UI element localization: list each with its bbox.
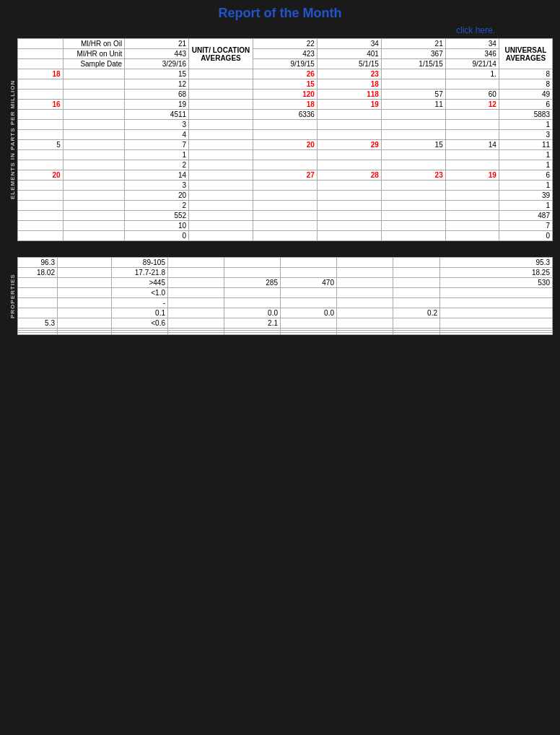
table-cell [253, 191, 318, 201]
table-cell: 95.3 [440, 258, 553, 268]
mi-hr-oil-label-text: MI/HR on Oil [63, 39, 125, 49]
table-cell [189, 69, 253, 79]
table-cell: 20 [18, 170, 64, 181]
table-cell [18, 160, 64, 170]
table-cell [18, 288, 58, 298]
properties-section: PROPERTIES 96.389-10595.318.0217.7-21.81… [7, 257, 553, 335]
table-cell [189, 231, 253, 241]
table-cell: 2 [125, 160, 189, 170]
table-cell [168, 288, 224, 298]
table-cell [381, 110, 445, 120]
table-cell [281, 298, 337, 308]
click-here-link[interactable]: click here. [7, 25, 553, 35]
table-cell: 29 [317, 140, 381, 150]
col2-h3: 5/1/15 [317, 59, 381, 69]
table-cell [381, 201, 445, 211]
table-cell: 487 [499, 211, 552, 221]
properties-table: 96.389-10595.318.0217.7-21.818.25>445285… [17, 257, 553, 335]
table-cell [445, 160, 499, 170]
table-cell [63, 181, 125, 191]
table-row: >445285470530 [18, 278, 553, 288]
table-cell [63, 110, 125, 120]
table-cell: 6 [499, 170, 552, 181]
table-cell [445, 120, 499, 130]
table-cell [253, 221, 318, 231]
table-cell [189, 100, 253, 110]
table-cell [63, 160, 125, 170]
table-row: 21 [18, 201, 553, 211]
table-cell [168, 258, 224, 268]
page-title: Report of the Month [7, 6, 553, 21]
mi-hr-oil-label [18, 39, 64, 49]
table-cell [168, 318, 224, 329]
table-cell [445, 211, 499, 221]
table-cell [381, 211, 445, 221]
table-cell: 3 [125, 181, 189, 191]
table-cell: 7 [499, 221, 552, 231]
table-cell: 96.3 [18, 258, 58, 268]
table-cell: 23 [381, 170, 445, 181]
table-cell: 120 [253, 90, 318, 100]
table-cell [337, 298, 393, 308]
table-cell [63, 69, 125, 79]
table-cell [58, 258, 112, 268]
table-cell [189, 120, 253, 130]
properties-label: PROPERTIES [7, 257, 17, 335]
table-cell: 18 [253, 100, 318, 110]
table-cell: 57 [381, 90, 445, 100]
table-cell: 6336 [253, 110, 318, 120]
table-cell: 89-105 [112, 258, 168, 268]
table-cell [317, 181, 381, 191]
table-cell: 0.2 [393, 308, 440, 318]
table-row: 18.0217.7-21.818.25 [18, 268, 553, 278]
table-cell [58, 308, 112, 318]
table-cell: 4511 [125, 110, 189, 120]
table-cell [224, 298, 281, 308]
table-cell [58, 268, 112, 278]
table-row: 572029151411 [18, 140, 553, 150]
properties-table-area: 96.389-10595.318.0217.7-21.818.25>445285… [17, 257, 553, 335]
table-cell [445, 79, 499, 90]
table-row: - [18, 298, 553, 308]
table-cell [317, 150, 381, 160]
table-cell [18, 130, 64, 140]
table-cell [63, 211, 125, 221]
col1-h3: 9/19/15 [253, 59, 318, 69]
table-cell [18, 191, 64, 201]
table-cell [393, 333, 440, 335]
table-cell: 20 [125, 191, 189, 201]
header-row-3: Sample Date 3/29/16 9/19/15 5/1/15 1/15/… [18, 59, 553, 69]
table-cell [189, 150, 253, 160]
table-cell: 470 [281, 278, 337, 288]
table-row: 96.389-10595.3 [18, 258, 553, 268]
table-cell [381, 130, 445, 140]
table-cell [281, 268, 337, 278]
table-cell [18, 308, 58, 318]
table-cell [253, 231, 318, 241]
table-cell [18, 201, 64, 211]
table-cell: 18.02 [18, 268, 58, 278]
table-cell [317, 231, 381, 241]
main-table: MI/HR on Oil 21 UNIT/ LOCATION AVERAGES … [17, 38, 553, 241]
table-cell [317, 120, 381, 130]
table-cell: 10 [125, 221, 189, 231]
table-cell [253, 130, 318, 140]
table-cell [63, 221, 125, 231]
table-cell [63, 201, 125, 211]
table-cell [189, 140, 253, 150]
table-cell [18, 110, 64, 120]
table-cell: 11 [381, 100, 445, 110]
table-cell [18, 333, 58, 335]
empty-h3-1 [18, 59, 64, 69]
table-cell: 1 [499, 150, 552, 160]
table-cell [224, 258, 281, 268]
table-row: 2014272823196 [18, 170, 553, 181]
table-cell: 285 [224, 278, 281, 288]
table-cell [63, 150, 125, 160]
table-row: 11 [18, 150, 553, 160]
table-row: 2039 [18, 191, 553, 201]
table-cell [18, 231, 64, 241]
table-cell: 552 [125, 211, 189, 221]
table-cell [337, 268, 393, 278]
table-cell [253, 160, 318, 170]
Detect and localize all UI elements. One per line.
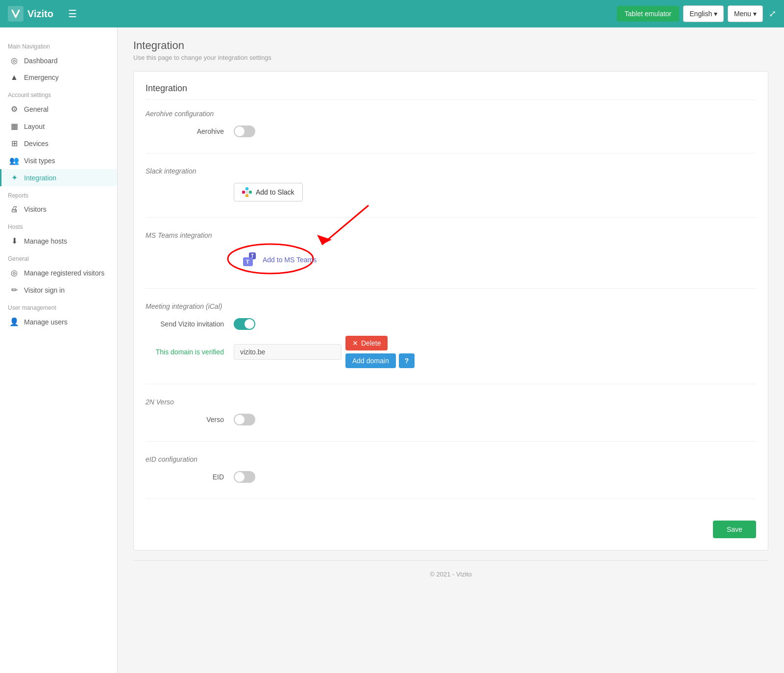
sidebar-item-visitors[interactable]: 🖨 Visitors (0, 201, 117, 218)
aerohive-row: Aerohive (146, 125, 756, 137)
aerohive-toggle[interactable] (234, 125, 255, 137)
layout: Main Navigation ◎ Dashboard ▲ Emergency … (0, 27, 784, 673)
delete-domain-button[interactable]: ✕ Delete (345, 336, 388, 350)
dashboard-icon: ◎ (9, 56, 19, 65)
slack-row: Add to Slack (146, 183, 756, 201)
visitor-sign-in-icon: ✏ (9, 285, 19, 295)
sidebar-item-label: Manage registered visitors (24, 269, 104, 277)
manage-hosts-icon: ⬇ (9, 236, 19, 246)
svg-rect-4 (245, 191, 248, 194)
delete-x-icon: ✕ (352, 339, 358, 347)
delete-action-row: ✕ Delete (345, 336, 415, 350)
account-settings-title: Account settings (0, 86, 117, 100)
domain-actions: ✕ Delete Add domain ? (345, 336, 415, 368)
page-subtitle: Use this page to change your integration… (133, 54, 768, 61)
slack-icon (242, 187, 252, 197)
sidebar-item-label: Dashboard (24, 57, 58, 65)
verso-row: Verso (146, 414, 756, 425)
sidebar-item-label: Visitors (24, 205, 47, 213)
send-invitation-label: Send Vizito invitation (146, 320, 234, 328)
eid-section: eID configuration EID (146, 455, 756, 499)
hosts-title: Hosts (0, 218, 117, 232)
sidebar-item-label: General (24, 105, 49, 113)
tablet-emulator-button[interactable]: Tablet emulator (617, 6, 680, 22)
layout-icon: ▦ (9, 122, 19, 131)
slack-section: Slack integration Add to Slack (146, 167, 756, 218)
eid-toggle[interactable] (234, 471, 255, 483)
sidebar-item-manage-hosts[interactable]: ⬇ Manage hosts (0, 232, 117, 249)
verso-toggle[interactable] (234, 414, 255, 425)
hamburger-icon[interactable]: ☰ (68, 8, 77, 20)
sidebar-item-emergency[interactable]: ▲ Emergency (0, 69, 117, 86)
svg-rect-1 (245, 187, 248, 190)
svg-rect-2 (249, 191, 252, 194)
brand-logo: Vizito (8, 6, 53, 22)
sidebar-item-label: Visitor sign in (24, 286, 65, 294)
sidebar-item-dashboard[interactable]: ◎ Dashboard (0, 52, 117, 69)
save-button[interactable]: Save (713, 521, 756, 538)
sidebar-item-manage-users[interactable]: 👤 Manage users (0, 313, 117, 330)
domain-input[interactable] (234, 344, 342, 360)
gear-icon: ⚙ (9, 104, 19, 114)
manage-users-icon: 👤 (9, 317, 19, 326)
expand-icon[interactable]: ⤢ (769, 8, 776, 19)
aerohive-label: Aerohive (146, 127, 234, 135)
add-to-ms-teams-label: Add to MS Teams (263, 256, 317, 264)
ical-section: Meeting integration (iCal) Send Vizito i… (146, 302, 756, 384)
eid-section-title: eID configuration (146, 455, 756, 463)
sidebar-item-devices[interactable]: ⊞ Devices (0, 135, 117, 152)
sidebar-item-layout[interactable]: ▦ Layout (0, 118, 117, 135)
sidebar-item-manage-registered-visitors[interactable]: ◎ Manage registered visitors (0, 264, 117, 281)
menu-button[interactable]: Menu ▾ (728, 5, 763, 22)
main-content: Integration Use this page to change your… (118, 27, 784, 673)
sidebar-item-label: Emergency (24, 74, 59, 81)
sidebar-item-label: Layout (24, 123, 45, 130)
reports-title: Reports (0, 186, 117, 201)
sidebar-item-label: Integration (24, 174, 56, 182)
sidebar-item-label: Manage users (24, 318, 68, 326)
integration-card: Integration Aerohive configuration Aeroh… (133, 71, 768, 550)
add-to-ms-teams-button[interactable]: T T Add to MS Teams (234, 247, 325, 273)
teams-section: MS Teams integration (146, 231, 756, 289)
sidebar-item-visitor-sign-in[interactable]: ✏ Visitor sign in (0, 281, 117, 299)
language-selector[interactable]: English ▾ (683, 5, 724, 22)
aerohive-section-title: Aerohive configuration (146, 110, 756, 118)
sidebar-item-integration[interactable]: ✦ Integration (0, 169, 117, 186)
svg-text:T: T (246, 259, 249, 265)
brand-name: Vizito (27, 8, 53, 20)
main-navigation-title: Main Navigation (0, 37, 117, 52)
sidebar-item-label: Manage hosts (24, 237, 67, 245)
aerohive-section: Aerohive configuration Aerohive (146, 110, 756, 153)
navbar: Vizito ☰ Tablet emulator English ▾ Menu … (0, 0, 784, 27)
verso-section-title: 2N Verso (146, 398, 756, 406)
domain-verified-label: This domain is verified (146, 348, 234, 356)
add-to-slack-button[interactable]: Add to Slack (234, 183, 303, 201)
eid-slider (234, 471, 255, 483)
devices-icon: ⊞ (9, 139, 19, 148)
add-to-slack-label: Add to Slack (256, 188, 294, 196)
registered-visitors-icon: ◎ (9, 268, 19, 277)
eid-label: EID (146, 473, 234, 481)
eid-row: EID (146, 471, 756, 483)
card-title: Integration (146, 83, 756, 100)
page-title: Integration (133, 39, 768, 52)
sidebar-item-general[interactable]: ⚙ General (0, 100, 117, 118)
general-section-title: General (0, 249, 117, 264)
send-invitation-toggle[interactable] (234, 318, 255, 330)
svg-rect-0 (242, 191, 245, 194)
sidebar-item-label: Visit types (24, 157, 55, 165)
sidebar-item-visit-types[interactable]: 👥 Visit types (0, 152, 117, 169)
verso-label: Verso (146, 416, 234, 424)
teams-icon: T T (242, 251, 259, 268)
slack-section-title: Slack integration (146, 167, 756, 175)
footer-text: © 2021 - Vizito (430, 571, 471, 578)
send-invitation-row: Send Vizito invitation (146, 318, 756, 330)
add-action-row: Add domain ? (345, 353, 415, 368)
verso-section: 2N Verso Verso (146, 398, 756, 442)
add-domain-button[interactable]: Add domain (345, 353, 396, 368)
teams-row: T T Add to MS Teams (146, 247, 756, 273)
sidebar-item-label: Devices (24, 140, 49, 148)
ical-section-title: Meeting integration (iCal) (146, 302, 756, 310)
send-invitation-slider (234, 318, 255, 330)
help-button[interactable]: ? (399, 353, 415, 368)
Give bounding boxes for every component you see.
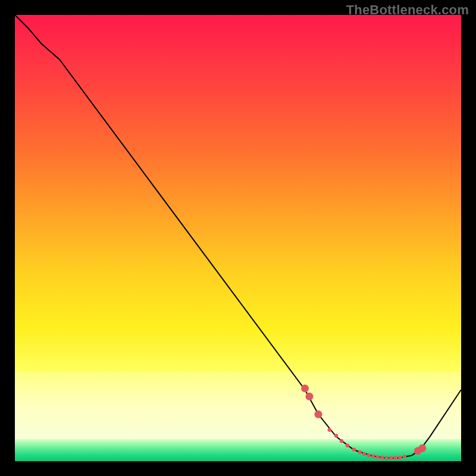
data-marker [376,455,380,459]
data-marker [358,450,362,454]
curve-markers [301,384,426,460]
data-marker [418,444,426,452]
data-marker [371,455,375,458]
data-marker [403,455,406,458]
plot-area [15,15,461,461]
data-marker [380,456,384,459]
data-marker [398,456,402,459]
data-marker [394,456,397,460]
data-marker [367,453,371,457]
chart-frame: TheBottleneck.com [0,0,476,476]
data-marker [352,447,356,451]
data-marker [328,428,331,431]
data-marker [306,393,314,400]
data-marker [385,456,389,460]
watermark-text: TheBottleneck.com [346,2,469,18]
data-marker [315,411,322,418]
bottleneck-curve [15,15,461,458]
curve-layer [15,15,461,461]
data-marker [346,444,349,447]
data-marker [334,434,338,437]
data-marker [301,384,309,392]
data-marker [340,439,343,443]
data-marker [389,456,393,460]
data-marker [362,452,366,456]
________________________________________
▶ **TASK ITEM**
Omit the pictures, and please restate word for word the lines running from the line with "Give bounding boxes" to the end of the entries.

▶ **RESULT OF THE TASK**
Give bounding boxes for every component you see.
data-marker [376,455,380,459]
data-marker [358,450,362,454]
curve-markers [301,384,426,460]
data-marker [418,444,426,452]
data-marker [371,455,375,458]
data-marker [403,455,406,458]
plot-area [15,15,461,461]
data-marker [380,456,384,459]
data-marker [398,456,402,459]
data-marker [394,456,397,460]
data-marker [367,453,371,457]
chart-frame: TheBottleneck.com [0,0,476,476]
data-marker [352,447,356,451]
data-marker [328,428,331,431]
data-marker [306,393,314,400]
data-marker [385,456,389,460]
watermark-text: TheBottleneck.com [346,2,469,18]
data-marker [315,411,322,418]
bottleneck-curve [15,15,461,458]
curve-layer [15,15,461,461]
data-marker [346,444,349,447]
data-marker [334,434,338,437]
data-marker [301,384,309,392]
data-marker [340,439,343,443]
data-marker [389,456,393,460]
data-marker [362,452,366,456]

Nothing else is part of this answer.